### WHAT YOU NEED TO DO:
Your task is to copy each line of the records that includes the string "Turmoil".

### Stored data entries:
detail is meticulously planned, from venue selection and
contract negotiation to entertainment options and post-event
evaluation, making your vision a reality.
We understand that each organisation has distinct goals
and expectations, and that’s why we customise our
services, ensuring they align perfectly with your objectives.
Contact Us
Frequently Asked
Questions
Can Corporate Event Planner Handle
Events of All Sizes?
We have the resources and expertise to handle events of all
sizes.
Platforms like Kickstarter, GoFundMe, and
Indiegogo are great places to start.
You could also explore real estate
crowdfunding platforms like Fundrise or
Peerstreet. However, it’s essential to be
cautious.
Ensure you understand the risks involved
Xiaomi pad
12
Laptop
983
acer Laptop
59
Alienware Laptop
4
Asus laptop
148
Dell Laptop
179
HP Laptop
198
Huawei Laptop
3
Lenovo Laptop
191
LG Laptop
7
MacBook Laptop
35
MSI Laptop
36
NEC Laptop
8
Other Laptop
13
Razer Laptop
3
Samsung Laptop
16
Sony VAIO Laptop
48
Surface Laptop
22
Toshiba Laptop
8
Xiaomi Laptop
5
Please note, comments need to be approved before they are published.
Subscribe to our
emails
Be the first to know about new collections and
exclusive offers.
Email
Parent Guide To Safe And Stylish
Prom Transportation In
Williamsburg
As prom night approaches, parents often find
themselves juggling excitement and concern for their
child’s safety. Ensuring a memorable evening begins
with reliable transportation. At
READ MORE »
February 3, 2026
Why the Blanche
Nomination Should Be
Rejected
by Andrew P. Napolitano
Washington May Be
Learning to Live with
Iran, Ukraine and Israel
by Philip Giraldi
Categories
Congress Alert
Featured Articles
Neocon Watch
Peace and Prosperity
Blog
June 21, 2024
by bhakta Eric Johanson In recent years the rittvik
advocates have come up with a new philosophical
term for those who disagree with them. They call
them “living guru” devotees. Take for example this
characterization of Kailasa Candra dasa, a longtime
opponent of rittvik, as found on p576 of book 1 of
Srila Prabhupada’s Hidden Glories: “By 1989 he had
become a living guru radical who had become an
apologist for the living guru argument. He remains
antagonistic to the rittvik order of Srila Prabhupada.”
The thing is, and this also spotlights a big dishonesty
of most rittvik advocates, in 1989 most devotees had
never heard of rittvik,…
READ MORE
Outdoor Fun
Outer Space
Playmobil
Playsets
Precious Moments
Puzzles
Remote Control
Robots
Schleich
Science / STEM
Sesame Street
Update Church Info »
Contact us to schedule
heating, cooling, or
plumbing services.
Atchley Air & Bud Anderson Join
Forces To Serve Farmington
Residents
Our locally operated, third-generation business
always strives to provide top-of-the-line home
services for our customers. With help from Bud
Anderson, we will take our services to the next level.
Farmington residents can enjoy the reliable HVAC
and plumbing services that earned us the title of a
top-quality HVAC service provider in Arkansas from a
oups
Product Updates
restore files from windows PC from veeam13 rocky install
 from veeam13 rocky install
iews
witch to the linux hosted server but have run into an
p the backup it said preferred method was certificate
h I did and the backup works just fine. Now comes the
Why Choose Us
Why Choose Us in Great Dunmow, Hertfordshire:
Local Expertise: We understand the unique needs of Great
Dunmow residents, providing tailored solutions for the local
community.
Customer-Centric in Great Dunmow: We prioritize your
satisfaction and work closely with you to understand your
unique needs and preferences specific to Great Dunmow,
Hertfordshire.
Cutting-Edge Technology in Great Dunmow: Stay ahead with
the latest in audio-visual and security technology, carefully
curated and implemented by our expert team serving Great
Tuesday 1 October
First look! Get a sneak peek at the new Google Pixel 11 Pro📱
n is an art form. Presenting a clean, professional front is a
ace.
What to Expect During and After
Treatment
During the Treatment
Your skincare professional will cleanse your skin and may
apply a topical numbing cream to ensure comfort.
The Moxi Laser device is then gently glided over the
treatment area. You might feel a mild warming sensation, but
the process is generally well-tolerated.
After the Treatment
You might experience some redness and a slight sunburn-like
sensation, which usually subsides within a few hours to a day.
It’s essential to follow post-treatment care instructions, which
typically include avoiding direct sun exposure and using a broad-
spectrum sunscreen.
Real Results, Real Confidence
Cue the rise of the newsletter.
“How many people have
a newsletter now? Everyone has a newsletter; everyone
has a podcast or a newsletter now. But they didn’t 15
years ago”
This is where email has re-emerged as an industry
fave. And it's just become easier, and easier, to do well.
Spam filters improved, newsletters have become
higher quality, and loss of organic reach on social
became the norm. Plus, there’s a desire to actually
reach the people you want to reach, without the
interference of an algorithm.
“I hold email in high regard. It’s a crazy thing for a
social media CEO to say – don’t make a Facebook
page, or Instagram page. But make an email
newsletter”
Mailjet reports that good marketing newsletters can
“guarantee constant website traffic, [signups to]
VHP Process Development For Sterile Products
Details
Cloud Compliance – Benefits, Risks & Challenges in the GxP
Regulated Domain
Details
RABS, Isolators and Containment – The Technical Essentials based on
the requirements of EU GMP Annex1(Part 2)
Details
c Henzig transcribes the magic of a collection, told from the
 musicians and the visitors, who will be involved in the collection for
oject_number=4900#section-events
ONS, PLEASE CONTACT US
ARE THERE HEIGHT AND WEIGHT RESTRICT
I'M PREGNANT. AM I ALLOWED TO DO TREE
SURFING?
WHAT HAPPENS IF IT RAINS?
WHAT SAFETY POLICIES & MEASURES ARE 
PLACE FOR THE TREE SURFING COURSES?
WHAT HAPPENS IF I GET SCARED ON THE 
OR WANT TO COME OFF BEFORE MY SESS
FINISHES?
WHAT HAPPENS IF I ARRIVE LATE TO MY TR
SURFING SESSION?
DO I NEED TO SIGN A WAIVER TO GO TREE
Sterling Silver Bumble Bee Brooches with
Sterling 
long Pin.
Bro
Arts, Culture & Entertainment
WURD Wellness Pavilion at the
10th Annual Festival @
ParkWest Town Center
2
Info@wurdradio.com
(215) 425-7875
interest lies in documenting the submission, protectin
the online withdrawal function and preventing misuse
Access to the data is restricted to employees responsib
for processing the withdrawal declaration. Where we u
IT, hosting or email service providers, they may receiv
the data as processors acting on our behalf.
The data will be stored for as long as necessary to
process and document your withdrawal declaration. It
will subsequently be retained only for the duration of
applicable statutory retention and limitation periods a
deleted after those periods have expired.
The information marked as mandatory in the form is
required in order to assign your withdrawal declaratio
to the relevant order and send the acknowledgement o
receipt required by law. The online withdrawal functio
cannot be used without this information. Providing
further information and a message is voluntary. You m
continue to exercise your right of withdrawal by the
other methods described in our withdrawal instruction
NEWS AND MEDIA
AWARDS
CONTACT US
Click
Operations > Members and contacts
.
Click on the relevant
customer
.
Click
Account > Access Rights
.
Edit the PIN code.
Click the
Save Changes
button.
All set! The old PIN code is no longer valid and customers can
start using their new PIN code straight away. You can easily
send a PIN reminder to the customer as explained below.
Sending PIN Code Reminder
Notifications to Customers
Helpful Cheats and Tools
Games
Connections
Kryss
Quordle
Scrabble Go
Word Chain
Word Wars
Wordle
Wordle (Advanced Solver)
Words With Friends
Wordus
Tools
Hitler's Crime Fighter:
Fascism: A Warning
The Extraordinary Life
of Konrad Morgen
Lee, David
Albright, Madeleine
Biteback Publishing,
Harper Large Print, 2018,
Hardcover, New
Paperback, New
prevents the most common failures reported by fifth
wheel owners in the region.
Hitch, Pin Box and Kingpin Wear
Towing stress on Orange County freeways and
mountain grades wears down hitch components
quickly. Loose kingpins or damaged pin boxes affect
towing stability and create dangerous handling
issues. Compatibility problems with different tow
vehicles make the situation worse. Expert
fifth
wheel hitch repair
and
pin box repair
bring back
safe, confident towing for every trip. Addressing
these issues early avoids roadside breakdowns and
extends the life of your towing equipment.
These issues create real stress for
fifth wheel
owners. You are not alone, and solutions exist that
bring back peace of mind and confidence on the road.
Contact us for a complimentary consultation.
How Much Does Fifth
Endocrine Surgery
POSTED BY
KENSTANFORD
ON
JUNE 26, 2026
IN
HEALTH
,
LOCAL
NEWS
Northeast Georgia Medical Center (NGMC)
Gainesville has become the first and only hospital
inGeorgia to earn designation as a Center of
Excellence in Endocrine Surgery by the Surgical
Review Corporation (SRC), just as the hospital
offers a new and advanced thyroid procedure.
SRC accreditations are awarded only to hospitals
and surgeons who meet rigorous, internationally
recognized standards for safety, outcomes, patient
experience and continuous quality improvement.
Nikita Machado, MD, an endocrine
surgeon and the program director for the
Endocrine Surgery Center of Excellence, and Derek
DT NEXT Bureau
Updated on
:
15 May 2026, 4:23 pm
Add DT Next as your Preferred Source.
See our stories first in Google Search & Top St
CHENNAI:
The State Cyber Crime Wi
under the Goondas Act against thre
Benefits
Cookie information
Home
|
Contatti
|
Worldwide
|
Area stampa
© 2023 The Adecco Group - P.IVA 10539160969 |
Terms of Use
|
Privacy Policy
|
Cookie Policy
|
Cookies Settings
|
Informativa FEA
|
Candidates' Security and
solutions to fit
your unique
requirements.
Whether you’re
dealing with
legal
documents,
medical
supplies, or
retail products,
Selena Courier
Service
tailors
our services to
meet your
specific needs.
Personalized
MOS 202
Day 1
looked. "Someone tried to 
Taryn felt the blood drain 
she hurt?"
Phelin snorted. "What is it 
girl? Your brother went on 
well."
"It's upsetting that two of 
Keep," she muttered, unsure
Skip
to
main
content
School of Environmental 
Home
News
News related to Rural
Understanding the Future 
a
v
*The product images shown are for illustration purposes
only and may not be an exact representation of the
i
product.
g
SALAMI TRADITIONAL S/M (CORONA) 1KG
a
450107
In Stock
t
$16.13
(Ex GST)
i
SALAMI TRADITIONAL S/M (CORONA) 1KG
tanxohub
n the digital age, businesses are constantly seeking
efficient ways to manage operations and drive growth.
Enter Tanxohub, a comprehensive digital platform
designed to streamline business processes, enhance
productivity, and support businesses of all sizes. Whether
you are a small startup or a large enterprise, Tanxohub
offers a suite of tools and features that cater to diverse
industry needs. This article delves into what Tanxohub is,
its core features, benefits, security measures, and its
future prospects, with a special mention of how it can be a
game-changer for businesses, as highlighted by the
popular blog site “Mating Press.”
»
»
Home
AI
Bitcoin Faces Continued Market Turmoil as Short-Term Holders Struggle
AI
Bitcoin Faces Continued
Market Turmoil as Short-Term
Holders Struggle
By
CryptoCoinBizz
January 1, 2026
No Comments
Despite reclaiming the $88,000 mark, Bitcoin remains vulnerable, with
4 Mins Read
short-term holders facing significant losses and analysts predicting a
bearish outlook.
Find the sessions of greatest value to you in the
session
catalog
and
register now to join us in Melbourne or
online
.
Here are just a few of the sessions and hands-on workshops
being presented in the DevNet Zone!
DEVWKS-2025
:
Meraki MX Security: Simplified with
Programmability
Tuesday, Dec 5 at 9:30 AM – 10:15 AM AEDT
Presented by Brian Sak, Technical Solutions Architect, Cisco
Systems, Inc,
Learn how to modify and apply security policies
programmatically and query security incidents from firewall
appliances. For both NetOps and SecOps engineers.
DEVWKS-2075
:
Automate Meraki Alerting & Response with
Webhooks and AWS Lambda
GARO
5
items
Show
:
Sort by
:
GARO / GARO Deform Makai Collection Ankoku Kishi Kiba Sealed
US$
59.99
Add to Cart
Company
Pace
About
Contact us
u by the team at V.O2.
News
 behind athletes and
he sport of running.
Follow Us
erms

### SOLUTION FOR THIS PROBLEM:
Bitcoin Faces Continued Market Turmoil as Short-Term Holders Struggle
Market Turmoil as Short-Term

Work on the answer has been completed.